Thursday, June 30, 2011

Thunder and Lightning

It rained in my town over the winter. And in the spring. Never a lot. If you go by the definition of a desert as receiving less than 10 inches of rain per year, then I live in a desert, which, as you probably already know, is the Sahara.

I talked with this one guy in Marrakech months ago and when I told him in which town I live, and that it's in the Sahara, he replied that my town is not in the Sahara. And then he mentioned the name of a town where the landscape turns to nothing but sand and human construction ends, and he told me that that's the desert. However, according to the definition of a desert which is delineated by the amount of rainfall, I live in the Sahara.

But I digress. As I had been saying, it rained in the winter and spring. I had been figuring that now that the summer has arrived, we wouldn't have any more rain until the end of the year, if not the beginning of next year. I was teaching an English class with one of my better students recently, when I then saw that it was raining. Since I hadn't been expecting rain, I was definitely surprised. I used the occasion to introduce him to the phrase "I couldn't believe my eyes."

Something else I didn't expect in connection with the rain here: thunder and lightning. While I grew up experiencing thunder and lightning, there wasn't any in California, where I lived right before I moved here to Morocco, so I had been missing it when I lived in California. And, since I had been missing it, I enjoy it now when I get to experience it.

In addition to being unexpected, the rain now is a welcome relief from the heat. While I haven't been finding the heat oppressive, the rain is nevertheless refreshing, since it cools things down. Indeed, these days, when it starts raining, I'm often glad if I happen to be outside because then some of the drops fall on me and help me to cool off a little bit.

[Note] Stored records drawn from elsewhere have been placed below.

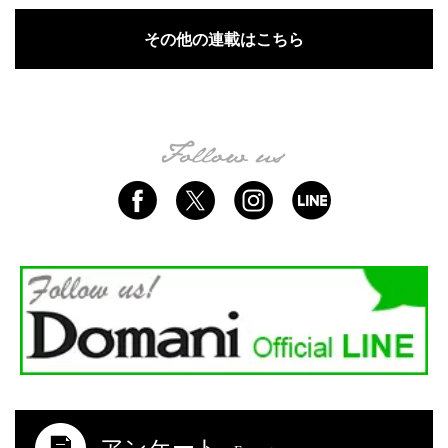
その他の連載はこちら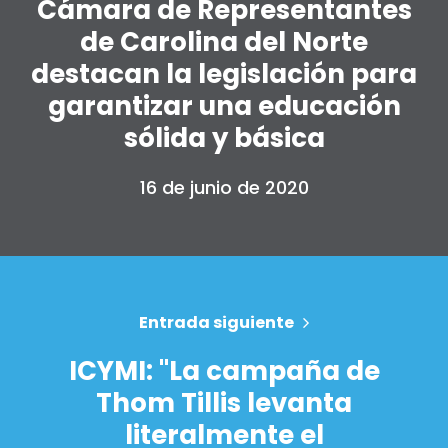
Cámara de Representantes
de Carolina del Norte
Inicio
destacan la legislación para
Shop
Take Back the Courts
garantizar una educación
Trabaja con nosotros
sólida y básica
Pulse
Su fiesta
16 de junio de 2020
Acción
Vote
Donar
Entrada siguiente
ICYMI: "La campaña de
Thom Tillis levanta
literalmente el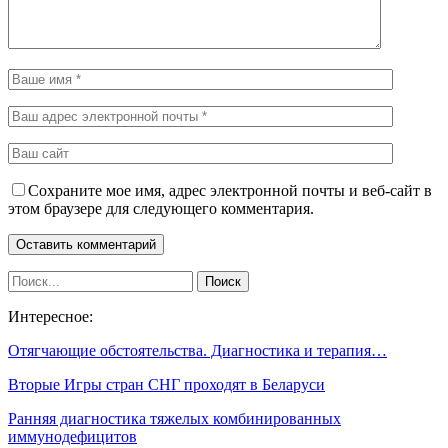
Сохраните мое имя, адрес электронной почты и веб-сайт в
этом браузере для следующего комментария.
Интересное:
Отягчающие обстоятельства. Диагностика и терапия…
Вторые Игры стран СНГ проходят в Беларуси
Ранняя диагностика тяжелых комбинированных
иммунодефицитов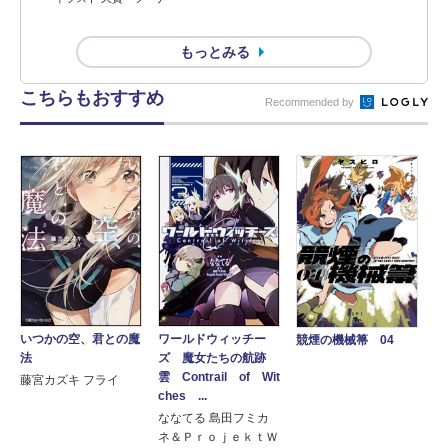
もっとみる
こちらもおすすめ
Recommended by
いつかの空、君との魔
ワールドウィッチー
競煙の機械箒 04
法
ズ 魔女たちの航跡
雲 Contrail of Wit
藤宮カズキ フライ
ches ...
ななてる 島田フミカ
ネ＆ＰｒｏｊｅｋｔＷ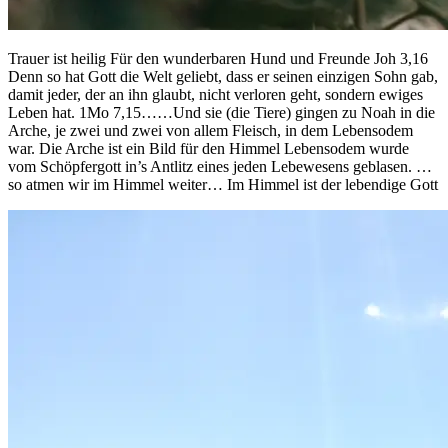
Trauer ist heilig Für den wunderbaren Hund und Freunde Joh 3,16
Denn so hat Gott die Welt geliebt, dass er seinen einzigen Sohn gab,
damit jeder, der an ihn glaubt, nicht verloren geht, sondern ewiges
Leben hat. 1Mo 7,15……Und sie (die Tiere) gingen zu Noah in die
Arche, je zwei und zwei von allem Fleisch, in dem Lebensodem
war. Die Arche ist ein Bild für den Himmel Lebensodem wurde
vom Schöpfergott in’s Antlitz eines jeden Lebewesens geblasen. …
so atmen wir im Himmel weiter… Im Himmel ist der lebendige Gott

At the same time, though, the heat hasn't been bothering me very much, I think partially because I was expecting it to be hotter by now. I mentioned to a friend who's another PCV in Morocco, who's in his second year of service, that I'm surprised when I suddenly realize that my back is drenched in sweat. He replied, "So the heat is affecting your body more than your psyche." I thought that that was a good way of putting it, which also adeptly described how the heat affects me where I live.

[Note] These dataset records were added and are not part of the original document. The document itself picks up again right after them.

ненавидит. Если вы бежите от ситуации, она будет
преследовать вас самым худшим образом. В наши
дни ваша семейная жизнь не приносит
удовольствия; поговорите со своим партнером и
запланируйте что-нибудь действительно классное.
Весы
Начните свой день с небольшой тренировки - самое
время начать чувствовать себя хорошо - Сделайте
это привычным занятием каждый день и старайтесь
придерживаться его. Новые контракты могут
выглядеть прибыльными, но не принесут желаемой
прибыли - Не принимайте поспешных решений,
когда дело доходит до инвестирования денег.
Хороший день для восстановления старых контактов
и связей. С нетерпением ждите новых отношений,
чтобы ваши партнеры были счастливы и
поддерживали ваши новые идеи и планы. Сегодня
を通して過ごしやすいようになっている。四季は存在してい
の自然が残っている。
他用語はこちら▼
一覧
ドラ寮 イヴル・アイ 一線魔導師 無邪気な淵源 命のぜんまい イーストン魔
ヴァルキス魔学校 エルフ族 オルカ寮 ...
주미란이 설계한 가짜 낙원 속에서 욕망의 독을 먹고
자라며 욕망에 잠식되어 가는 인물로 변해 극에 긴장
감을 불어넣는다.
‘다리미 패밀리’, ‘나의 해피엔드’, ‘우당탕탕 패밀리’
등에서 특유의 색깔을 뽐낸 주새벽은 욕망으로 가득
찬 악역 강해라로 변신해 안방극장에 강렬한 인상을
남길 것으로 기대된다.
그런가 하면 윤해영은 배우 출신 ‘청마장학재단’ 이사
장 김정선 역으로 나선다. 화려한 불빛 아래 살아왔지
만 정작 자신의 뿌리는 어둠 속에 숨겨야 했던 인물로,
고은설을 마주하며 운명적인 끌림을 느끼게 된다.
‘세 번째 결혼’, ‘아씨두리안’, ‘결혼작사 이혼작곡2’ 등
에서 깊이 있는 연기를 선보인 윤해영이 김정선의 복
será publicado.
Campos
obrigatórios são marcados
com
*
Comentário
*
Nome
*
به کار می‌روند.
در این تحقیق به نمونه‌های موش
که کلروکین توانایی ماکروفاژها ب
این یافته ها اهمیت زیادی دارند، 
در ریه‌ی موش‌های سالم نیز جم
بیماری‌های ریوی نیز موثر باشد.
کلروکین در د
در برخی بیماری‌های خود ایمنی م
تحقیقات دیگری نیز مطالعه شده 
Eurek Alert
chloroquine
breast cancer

But to look at another facet of the heat in my life now, though, I must admit that I sometimes now decide not to go outside because it's hot out. So while I haven't been finding the heat unbearable, I also wouldn't say that it has been having no effect on me.

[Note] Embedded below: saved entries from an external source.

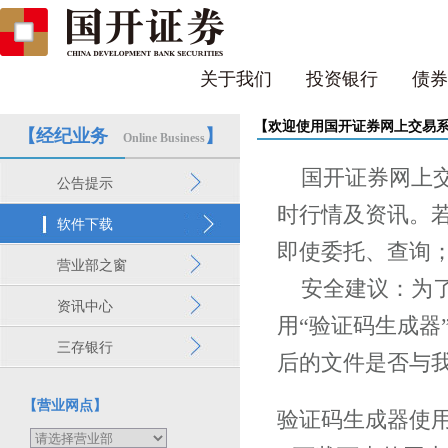
关于我们
投资银行
债券
【欢迎使用国开证券网上交易
【经纪业务
】
Online Business
国开证券网上交易系统
公告提示
时行情及资讯。
软件下载
即使委托、查询
营业部之窗
安全建议：为了
资讯中心
用“验证码生成器
三存银行
后的文件是否与
【营业网点】
验证码生成器使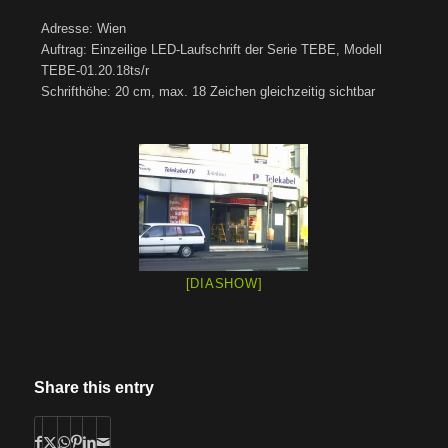
Adresse: Wien
Auftrag: Einzeilige LED-Laufschrift der Serie TEBE, Modell
TEBE-01.20.18ts/r
Schrifthöhe: 20 cm, max. 18 Zeichen gleichzeitig sichtbar
[DIASHOW]
Share this entry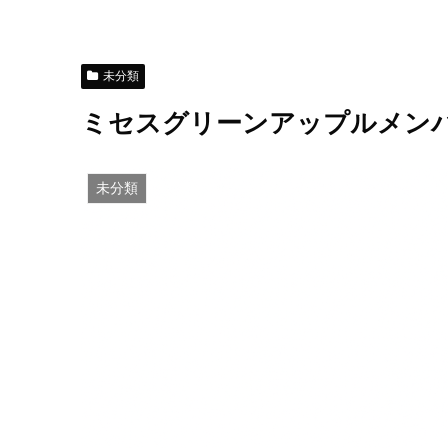
未分類
ミセスグリーンアップルメン
未分類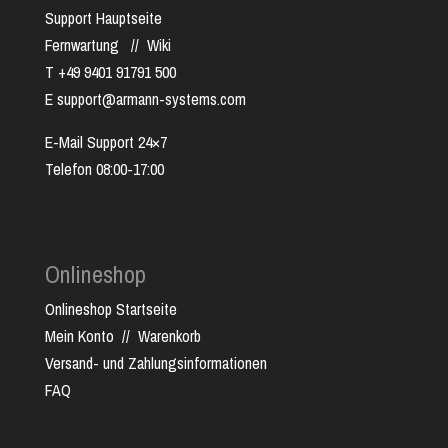
Support Hauptseite
Fernwartung
//
Wiki
T +49 9401 91791 500
E support@armann-systems.com
E-Mail Support 24×7
Telefon 08:00-17:00
Onlineshop
Onlineshop Startseite
Mein Konto
//
Warenkorb
Versand- und Zahlungsinformationen
FAQ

Of course, I certainly have been drinking more water lately. With the guidance we have received from Peace Corps medical staff, I know that I've been drinking enough water. I just find it remarkable when I drink gulps and gulps of water one after another. And that despite how much water I drink, I urinate only a little. However, I know that both of these phenomena are due to how much I'm sweating out of me. Knowing that I am sweating as much as I am, I consequently and consciously drink a lot of water. Even though the heat hasn't been as bad as I expected it to be, I still am respecting the desert and the attendant heat, and taking care of myself accordingly.